New Products
New UK Wealth Firm Goes Up Against Incumbents

The new organisation is concentrating on professional executives and clients used to plenty of information and ideas from advisors. It says it wants to compete with large, incumbent firms saddled with legacy costs which lack a nimble approach.
Heronsgate
Capital, a new wealth management firm trying to prise
business from incumbent firms and focus on professional
executives as clients, has opened for business.
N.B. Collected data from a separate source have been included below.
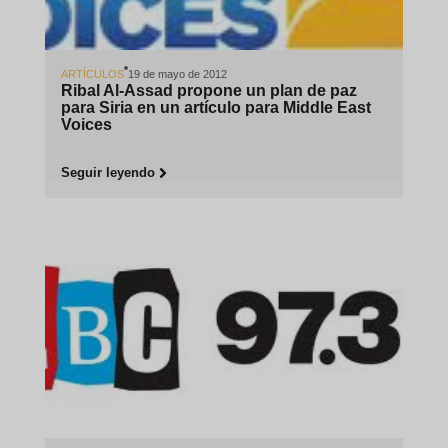
ARTÍCULOS
19 de mayo de 2012
Ribal Al-Assad propone un plan de paz
para Siria en un artículo para Middle East
Voices
Seguir leyendo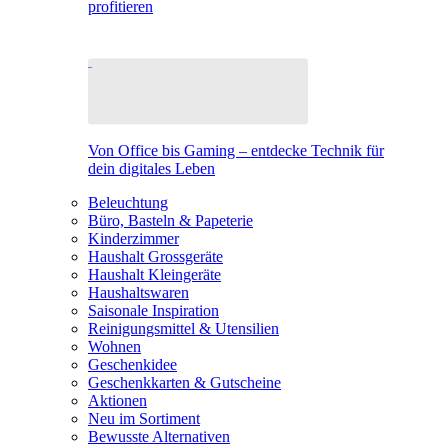
profitieren
Von Office bis Gaming – entdecke Technik für
dein digitales Leben
Beleuchtung
Büro, Basteln & Papeterie
Kinderzimmer
Haushalt Grossgeräte
Haushalt Kleingeräte
Haushaltswaren
Saisonale Inspiration
Reinigungsmittel & Utensilien
Wohnen
Geschenkidee
Geschenkkarten & Gutscheine
Aktionen
Neu im Sortiment
Bewusste Alternativen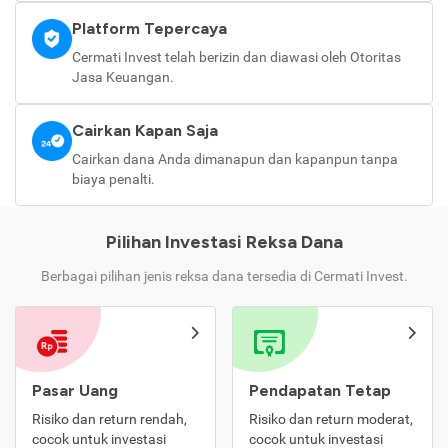
Platform Tepercaya
Cermati Invest telah berizin dan diawasi oleh Otoritas
Jasa Keuangan.
Cairkan Kapan Saja
Cairkan dana Anda dimanapun dan kapanpun tanpa
biaya penalti.
Pilihan Investasi Reksa Dana
Berbagai pilihan jenis reksa dana tersedia di Cermati Invest.
Pasar Uang
Pendapatan Tetap
Risiko dan return rendah,
Risiko dan return moderat,
cocok untuk investasi
cocok untuk investasi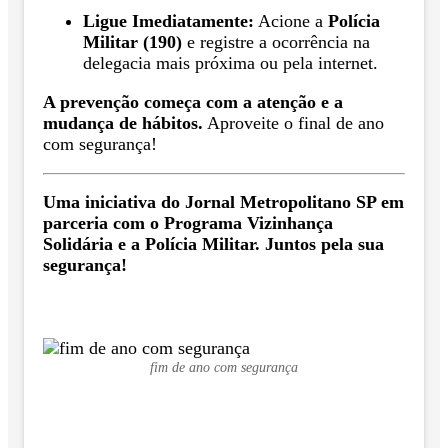
Ligue Imediatamente:
Acione a
Polícia
Militar (190)
e registre a ocorrência na
delegacia mais próxima ou pela internet.
A prevenção começa com a atenção e a
mudança de hábitos.
Aproveite o final de ano
com segurança!
Uma iniciativa do Jornal Metropolitano SP em
parceria com o Programa Vizinhança
Solidária e a Polícia Militar. Juntos pela sua
segurança!
fim de ano com segurança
The business has been established by Chris Sexton and Tony
Wellby, who were long-standing colleagues at Saunderson House
with a combined 60 years’ industry experience under their
belts.
The firm said in a statement yesterday that its business model
has been structured to maintain low client-advisor ratios so that
its team can talk easily with professional clients used to having
lots of ideas.
Heronsgate, regulated by the Financial
Conduct Authority, said that it worked with co-investor
Dart Capital to
set the business up.
A number of senior figures have been appointed, including:
chartered accountant, non-executive director and company
chairman, Sarah Evans as chairman, chartered financial planner
Ashley Pontiggia as director, financial planning, and Gareth
Parsons will join as a partner in 2021. Dart Capital’s finance
director, Matthew Dymock is Dart’s representative on Heronsgate
Capital’s management board.
“Professional executives often take a keen interest in market and
investment dynamics and, as the world adjusts to the extensive
fallout from recent events, they will be challenging their
advisors to understand, explain and deliver in the new economic
and market landscape,” Chris Sexton, partner, investment
management at Heronsgate Capital, said. “We know first hand that
detailed research, in-depth discussion and client challenge are
key factors in making sense of change, and we look forward to
helping our clients make informed decisions and devise the right
strategies for the new world that lies ahead.”
(Editor's note: That such a firm has been set up as the
global pandemic winds down - hopefully - is a sign of how the
wealth industry is being shaken up on a number of trends, whether
from digital challenger banks, or the desire for different types
of service. Aiming for a low client/advisor ratio is notable -
how that can be achieved when conventional ways of working have
been hit by the pandemic will be interesting to watch.)